- The task:
The whole listing, exactly as given: write it out, leaving out each image.

+---+

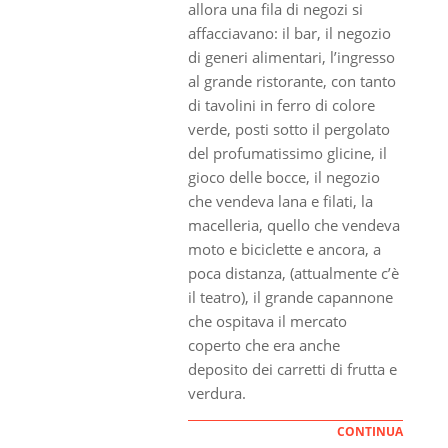
allora una fila di negozi si
affacciavano: il bar, il negozio
di generi alimentari, l’ingresso
al grande ristorante, con tanto
di tavolini in ferro di colore
verde, posti sotto il pergolato
del profumatissimo glicine, il
gioco delle bocce, il negozio
che vendeva lana e filati, la
macelleria, quello che vendeva
moto e biciclette e ancora, a
poca distanza, (attualmente c’è
il teatro), il grande capannone
che ospitava il mercato
coperto che era anche
deposito dei carretti di frutta e
verdura.
CONTINUA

+---+

- Written reply:
allora una fila di negozi si
affacciavano: il bar, il negozio
di generi alimentari, l’ingresso
al grande ristorante, con tanto
di tavolini in ferro di colore
verde, posti sotto il pergolato
del profumatissimo glicine, il
gioco delle bocce, il negozio
che vendeva lana e filati, la
macelleria, quello che vendeva
moto e biciclette e ancora, a
poca distanza, (attualmente c’è
il teatro), il grande capannone
che ospitava il mercato
coperto che era anche
deposito dei carretti di frutta e
verdura.
CONTINUA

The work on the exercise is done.